Only mark all mon updates complete if there are no blocked updates #3907

TheBlueMatt · 2025-07-03T01:31:26Z

In handle_new_monitor_update!, we correctly check that the channel doesn't have any blocked monitor updates pending before calling handle_monitor_update_completion! (which calls Channel::monitor_updating_restored, which in turn assumes that all generated ChannelMonitorUpdates, including blocked ones, have completed).

We, however, did not do the same check at several other places where we called handle_monitor_update_completion!. Specifically, after a monitor update completes during reload (processed via a BackgroundEvent or when monitor update completes async, we didn't check if there were any blocked monitor updates before completing).

Here we add the missing check, as well as an assertion in Channel::monitor_updating_restored.

ldk-reviews-bot · 2025-07-03T01:31:29Z

I've assigned @wpaulino as a reviewer!
I'll wait for their review and will help manage the review process.
Once they submit their review, I'll check if a second reviewer would be helpful.

lightning/src/ln/quiescence_tests.rs

codecov · 2025-07-03T01:46:32Z

Codecov Report

Attention: Patch coverage is 97.05882% with 2 lines in your changes missing coverage. Please review.

Project coverage is 88.80%. Comparing base (257ebad) to head (ab0dda7).

Files with missing lines	Patch %	Lines
lightning/src/ln/chanmon_update_fail_tests.rs	97.95%	0 Missing and 1 partial ⚠️
lightning/src/ln/quiescence_tests.rs	91.66%	1 Missing ⚠️

Additional details and impacted files

@@            Coverage Diff             @@
##             main    #3907      +/-   ##
==========================================
- Coverage   88.82%   88.80%   -0.02%     
==========================================
  Files         165      165              
  Lines      119075   119123      +48     
  Branches   119075   119123      +48     
==========================================
+ Hits       105769   105790      +21     
- Misses      10986    11003      +17     
- Partials     2320     2330      +10

☔ View full report in Codecov by Sentry.
📢 Have feedback on the report? Share it here.

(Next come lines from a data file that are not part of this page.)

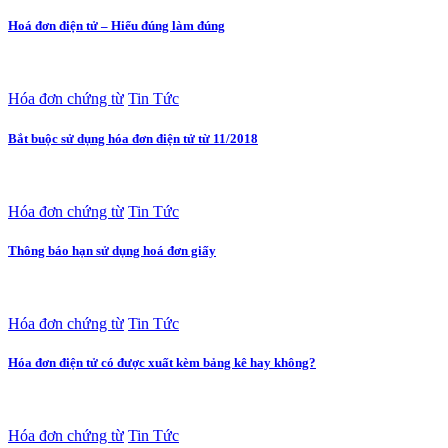
Hoá đơn điện tử – Hiểu đúng làm đúng
Hóa đơn chứng từ
Tin Tức
Bắt buộc sử dụng hóa đơn điện tử từ 11/2018
Hóa đơn chứng từ
Tin Tức
Thông báo hạn sử dụng hoá đơn giấy
Hóa đơn chứng từ
Tin Tức
Hóa đơn điện tử có được xuất kèm bảng kê hay không?
Hóa đơn chứng từ
Tin Tức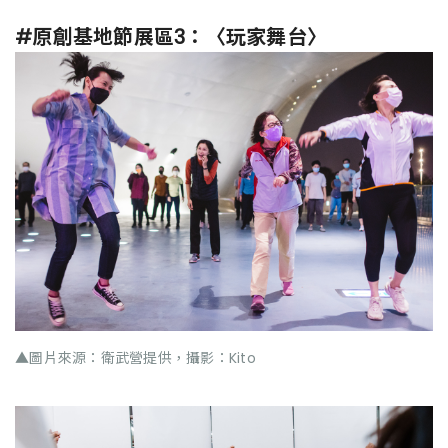
#原創基地節展區3：〈玩家舞台〉
▲圖片來源：衛武營提供，攝影：Kito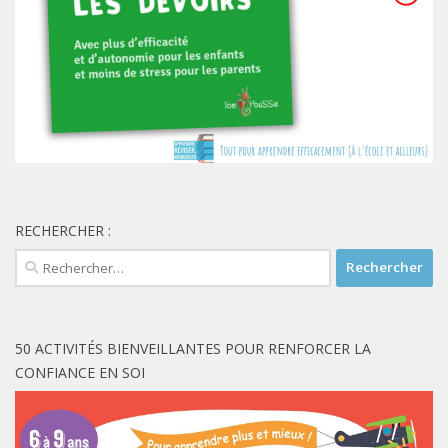
RECHERCHER :
Rechercher :
50 ACTIVITÉS BIENVEILLANTES POUR RENFORCER LA
CONFIANCE EN SOI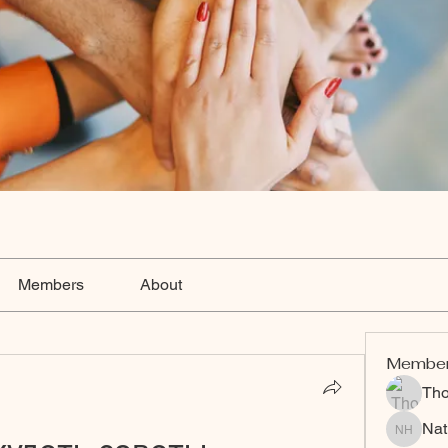
Members
About
Membe
Th
Nat
Nat Hart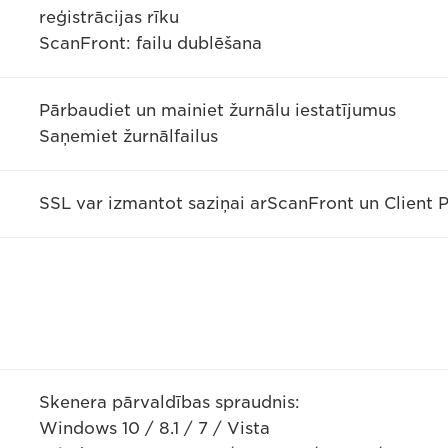
reģistrācijas rīku
ScanFront: failu dublēšana
Pārbaudiet un mainiet žurnālu iestatījumus
Saņemiet žurnālfailus
SSL var izmantot saziņai arScanFront un Client 
Skenera pārvaldības spraudnis:
Windows 10 / 8.1 / 7 / Vista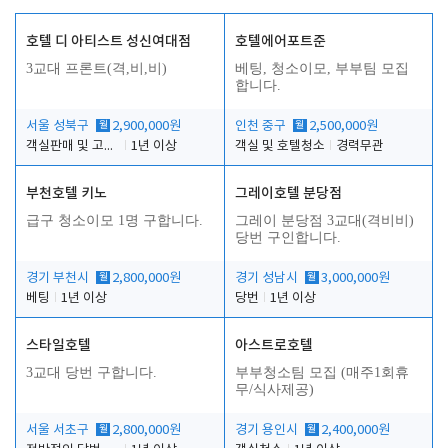
호텔 디 아티스트 성신여대점
호텔에어포트준
3교대 프론트(격,비,비)
베팅, 청소이모, 부부팀 모집
합니다.
서울 성북구
월
2,900,000원
인천 중구
월
2,500,000원
객실판매 및 고객응대
1년 이상
객실 및 호텔청소
경력무관
부천호텔 키노
그레이호텔 분당점
급구 청소이모 1명 구합니다.
그레이 분당점 3교대(격비비)
당번 구인합니다.
경기 부천시
월
2,800,000원
경기 성남시
월
3,000,000원
베팅
1년 이상
당번
1년 이상
스타일호텔
아스트로호텔
3교대 당번 구합니다.
부부청소팀 모집 (매주1회휴
무/식사제공)
서울 서초구
월
2,800,000원
경기 용인시
월
2,400,000원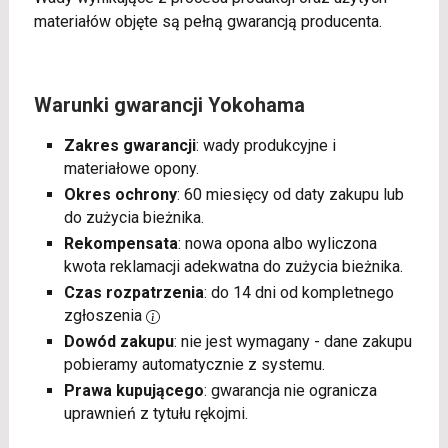
materiałów objęte są pełną gwarancją producenta.
Warunki gwarancji Yokohama
Zakres gwarancji
: wady produkcyjne i
materiałowe opony.
Okres ochrony
: 60 miesięcy od daty zakupu lub
do zużycia bieżnika.
Rekompensata
: nowa opona albo wyliczona
kwota reklamacji adekwatna do zużycia bieżnika.
Czas rozpatrzenia
: do 14 dni od kompletnego
zgłoszenia
Dowód zakupu
: nie jest wymagany - dane zakupu
pobieramy automatycznie z systemu.
Prawa kupującego
: gwarancja nie ogranicza
uprawnień z tytułu rękojmi.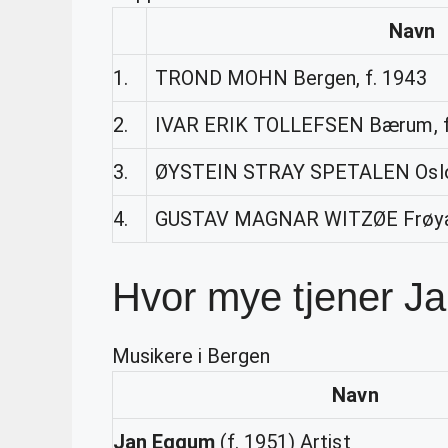
Navn
1.
TROND MOHN Bergen, f. 1943
2.
IVAR ERIK TOLLEFSEN Bærum, f
3.
ØYSTEIN STRAY SPETALEN Oslo,
4.
GUSTAV MAGNAR WITZØE Frøya,
Hvor mye tjener 
Musikere i Bergen
Navn
Jan Eggum
(f. 1951) Artist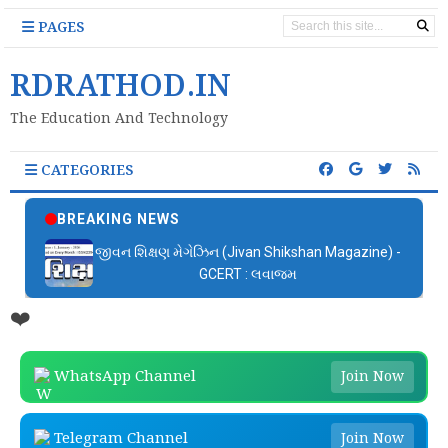
PAGES
RDRATHOD.IN
The Education And Technology
CATEGORIES
BREAKING NEWS
જીવન શિક્ષણ મેગેઝિન (Jivan Shikshan Magazine) -
GCERT : લવાજમ
❤️
WhatsApp Channel
Join Now
Telegram Channel
Join Now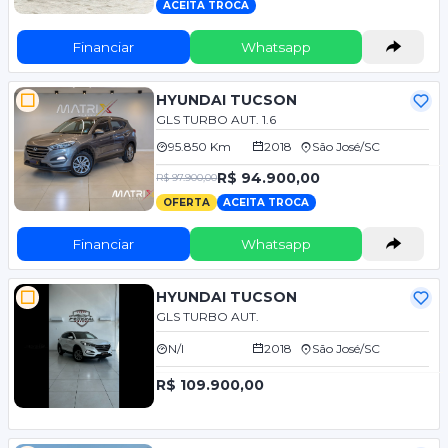
ACEITA TROCA
Financiar
Whatsapp
HYUNDAI TUCSON
GLS TURBO AUT. 1.6
95.850 Km
2018
São José/SC
R$ 94.900,00
R$ 97.900,00
OFERTA
ACEITA TROCA
Financiar
Whatsapp
HYUNDAI TUCSON
GLS TURBO AUT.
N/I
2018
São José/SC
R$ 109.900,00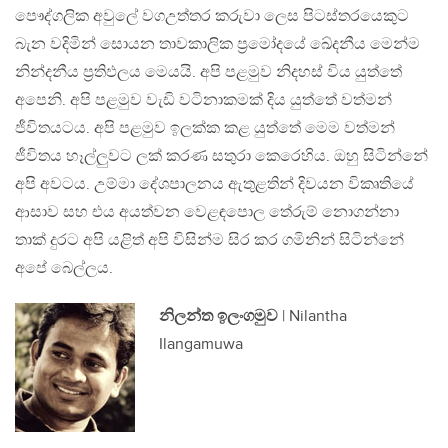
පෞද්ගලික අවුලේ වගඋත්තර කරුවා ලෙස පිටස්තරයෙකුට
බැන වදිමින් සොයන තාවකාලික ප්‍රමෝදයේ ඛේදනීය මෙන්ම
නින්දනීය ප්‍රතිඵලය මෙයයි. අපි පළමුව නිදහස් විය යුත්තේ
අපෙනි. අපි පළමුව වැඩි වටිනාකමක් දිය යුත්තේ වත්මන්
ජීවිතයටය. අපි පළමුව ඉලක්ක කළ යුත්තේ මෙම වත්මන්
ජීවිතය හෑල්ලුවට ලක් කරණ සතුරා කෙරෙහිය. ඔහු සිටින්නේ
අපි අවටය. උම්මා දේශපාලනය ඇතුළතින් දිවයන විකෘතියේ
ආසාව සහ එය අයත්වන වෙළඳපොල තේරුම් නොගන්නා
තාක් දුරට අපි යළිත් අපි විසින්ම සිර කර ගමිනින් සිටින්නේ
අපේ බෙල්ලය.
නිලන්ත ඉලංගමුව
| Nilantha
Ilangamuwa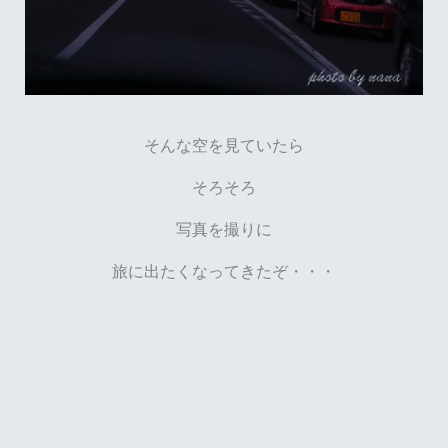
そんな空を見ていたら
そろそろ
写真を撮りに
旅に出たくなってきたぞ・・・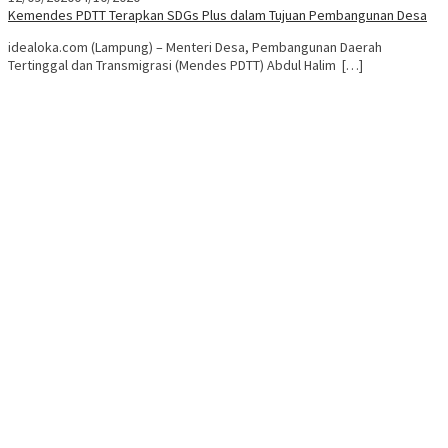
Kemendes PDTT Terapkan SDGs Plus dalam Tujuan Pembangunan Desa
idealoka.com (Lampung) – Menteri Desa, Pembangunan Daerah
Tertinggal dan Transmigrasi (Mendes PDTT) Abdul Halim […]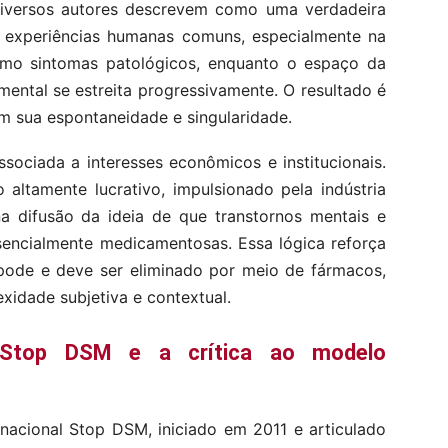
iversos autores descrevem como uma verdadeira
e experiências humanas comuns, especialmente na
omo sintomas patológicos, enquanto o espaço da
ental se estreita progressivamente. O resultado é
m sua espontaneidade e singularidade.
ociada a interesses econômicos e institucionais.
altamente lucrativo, impulsionado pela indústria
na difusão da ideia de que transtornos mentais e
encialmente medicamentosas. Essa lógica reforça
pode e deve ser eliminado por meio de fármacos,
idade subjetiva e contextual.
l Stop DSM e a crítica ao modelo
nacional Stop DSM, iniciado em 2011 e articulado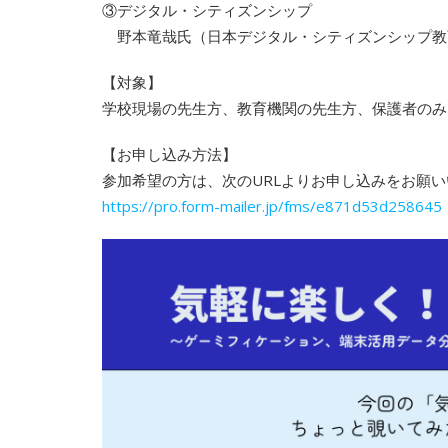
③デジタル・シティズンシップ
野本竜哉氏（日本デジタル・シティズンシップ教
【対象】
学校現場の先生方、教育機関の先生方、保護者のみ
【お申し込み方法】
参加希望の方は、次のURLよりお申し込みをお願
https://pro.form-mailer.jp/fms/e871d53d258645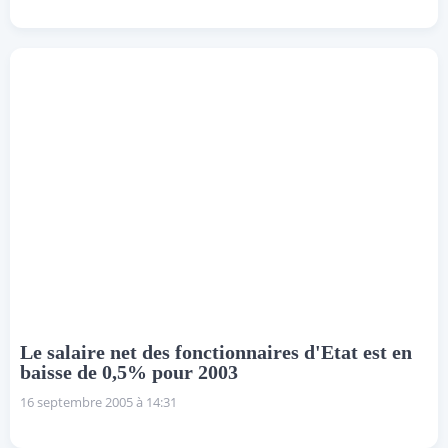
Le salaire net des fonctionnaires d'Etat est en
baisse de 0,5% pour 2003
16 septembre 2005 à 14:31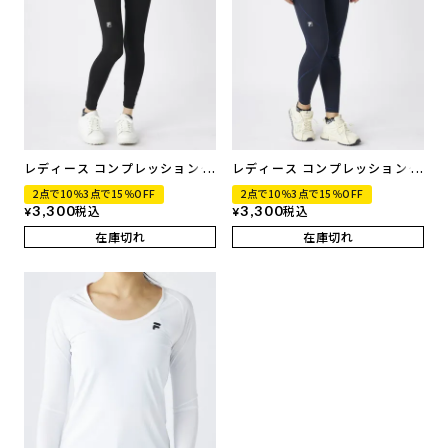
レディース コンプレッションタ
レディース コンプレッションタ
イツ
イツ
2点で10％3点で15％OFF
2点で10％3点で15％OFF
3,300
税込
3,300
税込
¥
¥
在庫切れ
在庫切れ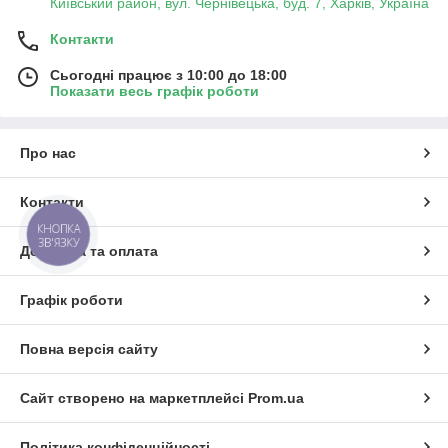
Київський район, вул. Чернівецька, буд. 7, Харків, Україна
Контакти
Сьогодні працює з 10:00 до 18:00
Показати весь графік роботи
Про нас
Контакти
КНОПКА
ЗВ'ЯЗКУ
Доставка та оплата
Графік роботи
Повна версія сайту
Сайт створено на маркетплейсі
Prom.ua
Політика конфіденційності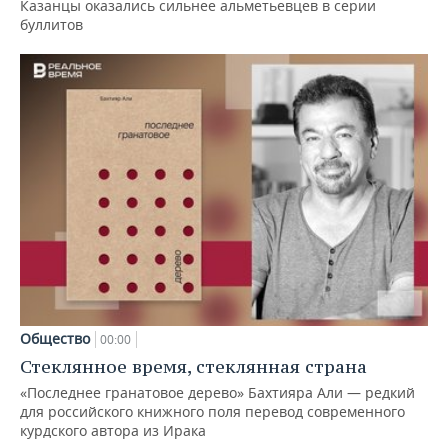
Казанцы оказались сильнее альметьевцев в серии
буллитов
Общество
00:00
Стеклянное время, стеклянная страна
«Последнее гранатовое дерево» Бахтияра Али — редкий
для российского книжного поля перевод современного
курдского автора из Ирака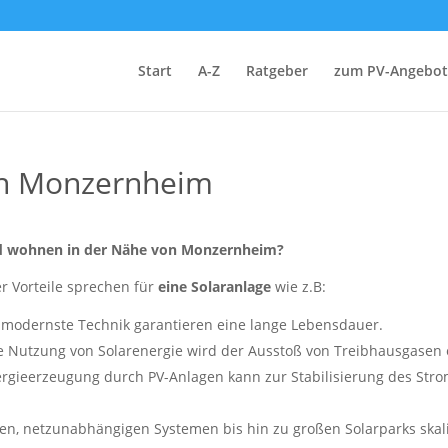
Start
A-Z
Ratgeber
zum PV-Angebot
in Monzernheim
 und wohnen in der Nähe von Monzernheim?
er Vorteile sprechen für
eine Solaranlage
wie z.B:
modernste Technik garantieren eine lange Lebensdauer.
 Nutzung von Solarenergie wird der Ausstoß von Treibhausgasen e
rgieerzeugung durch PV-Anlagen kann zur Stabilisierung des Stro
en, netzunabhängigen Systemen bis hin zu großen Solarparks skal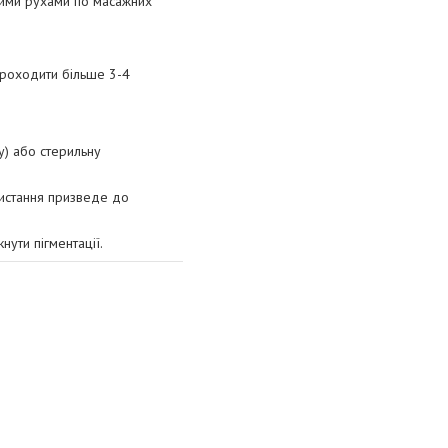
ними рухами по масажних
проходити більше 3-4
у) або стерильну
истання призведе до
кнути пігментації.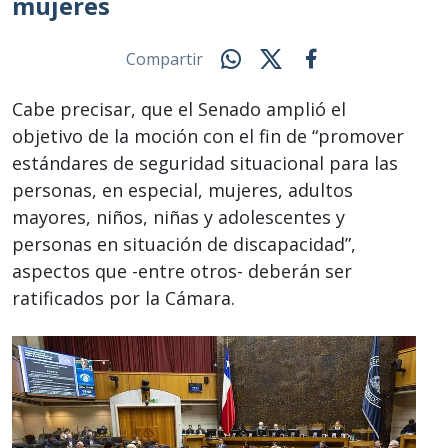
mujeres
Compartir
Cabe precisar, que el Senado amplió el
objetivo de la moción con el fin de “promover
estándares de seguridad situacional para las
personas, en especial, mujeres, adultos
mayores, niños, niñas y adolescentes y
personas en situación de discapacidad”,
aspectos que -entre otros- deberán ser
ratificados por la Cámara.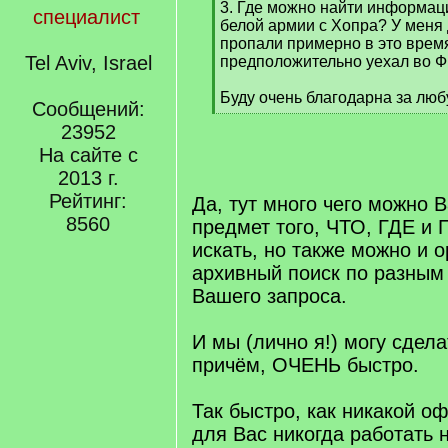
3. Где можно найти информац
специалист
белой армии с Хопра? У меня
пропали примерно в это врем
Tel Aviv, Israel
предположительно уехал во 
Буду очень благодарна за лю
Сообщений:
[
23952
/
q
На сайте с
]
2013 г.
Рейтинг:
Да, тут много чего можно 
8560
предмет того, ЧТО, ГДЕ и
искать, но также можно и 
архивный поиск по разным
Вашего запроса.
И мы (лично я!) могу сдела
причём, ОЧЕНЬ быстро.
Так быстро, как никакой о
для Вас никогда работать н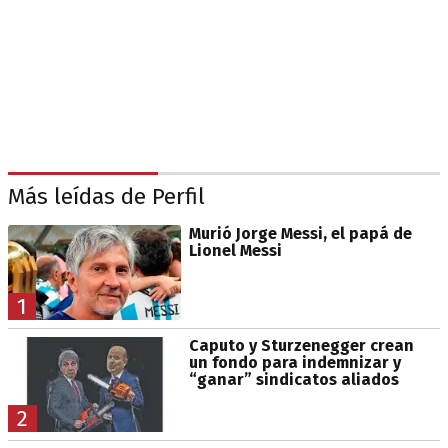
Más leídas de Perfil
Murió Jorge Messi, el papá de
Lionel Messi
1
Caputo y Sturzenegger crean
un fondo para indemnizar y
“ganar” sindicatos aliados
2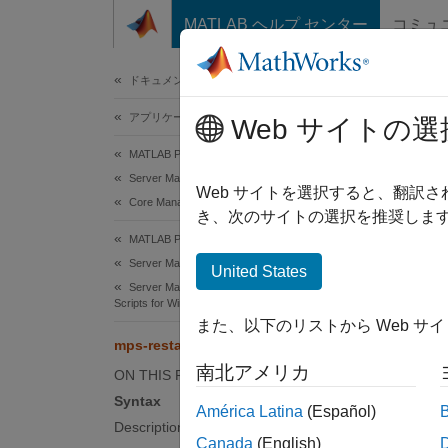
コンテンツへスキップ
MATLAB ヘルプ センター
コミュ
ドキュメ
ドキュメンテーションのホーム
アプリケーションのデプロイ
mps-
Web サイトの選
MATLAB Production Server
Server Management
Stop an
Web サイトを選択すると、翻訳
Core Management Tasks
き、次のサイトの選択を推奨します
Synt
MATLAB Production Server
Server Management
United States
mps-re
Server Management Using Command-Line
Scripts for Windows, Linux, and macOS
また、以下のリストから Web サ
Desc
mps-restart
南北アメリカ
ON THIS PAGE
mps-re
mps-re
Syntax
América Latina
(Español)
Description
Canada
(English)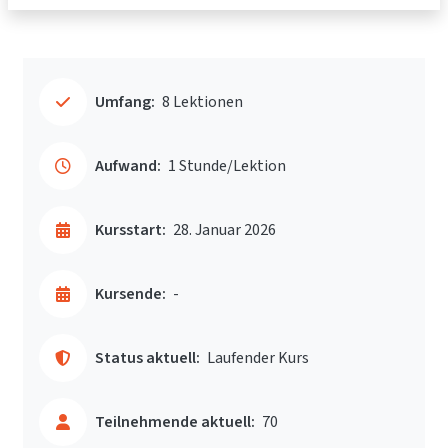
Umfang:
8 Lektionen
Aufwand:
1 Stunde/Lektion
Kursstart:
28. Januar 2026
Kursende:
-
Status aktuell:
Laufender Kurs
Teilnehmende aktuell:
70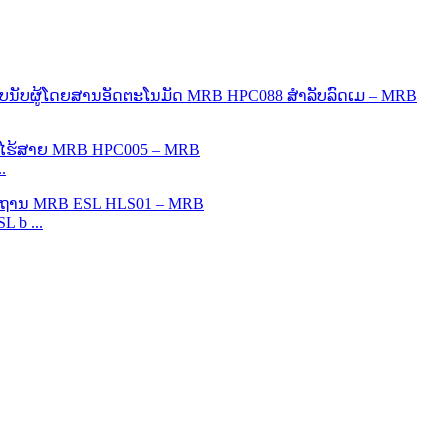
.
 b ...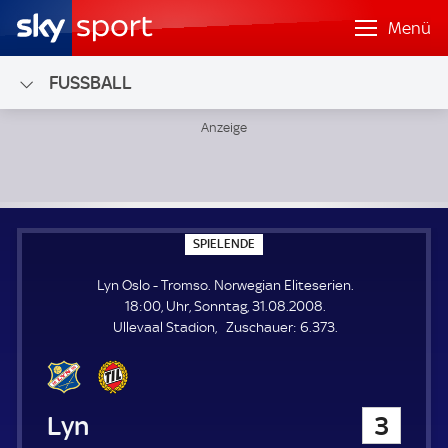
Menü
FUSSBALL
Lyn Oslo - Tromso; Norwegian Eliteserien
S
SPIELENDE
P
I
Lyn Oslo - Tromso. Norwegian Eliteserien.
E
L
18:00, Uhr, Sonntag, 31.08.2008.
E
Z
Ullevaal Stadion
Zuschauer:
6.373.
N
D
u
E
s
c
h
Lyn Oslo
3
a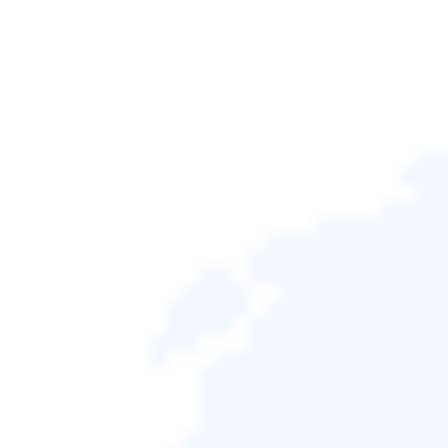
EaseUS RepairVideo
>
影片修復教學
如何修復 PSB 檔案 [修復
Photoshop 影像]
頁面內容：
修復1.使用文件修復軟體修復PSB文件
修復 2. 使用 Adobe Photoshop 復原工具修復
PSB 文件
修復3.使用CMD修復損壞的PSB文件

🚀 New features to boost your workflow:

❄️ Test Analytics: Detect flaky tests, report on failures, and find test suite problems.

ldk-reviews-bot · 2025-07-05T01:42:14Z

🔔 1st Reminder

Hey @wpaulino! This PR has been waiting for your review.
Please take a look when you have a chance. If you're unable to review, please let us know so we can find another reviewer.

ldk-reviews-bot · 2025-07-07T01:42:55Z

🔔 2nd Reminder

Hey @wpaulino! This PR has been waiting for your review.
Please take a look when you have a chance. If you're unable to review, please let us know so we can find another reviewer.

wpaulino · 2025-07-07T19:28:17Z

lightning/src/ln/channelmanager.rs

@@ -8227,7 +8229,9 @@ This indicates a bug inside LDK. Please report this error at https://github.com/
 		{
 			if chan.is_awaiting_monitor_update() {
 				log_trace!(logger, "Channel is open and awaiting update, resuming it");
-				handle_monitor_update_completion!(self, peer_state_lock, peer_state, per_peer_state, chan);
+				if chan.blocked_monitor_updates_pending() == 0 {
+					handle_monitor_update_completion!(self, peer_state_lock, peer_state, per_peer_state, chan);


Wouldn't we still want to call self.handle_monitor_update_completion_actions so that we can actually unblock any monitor updates that are pending blocked?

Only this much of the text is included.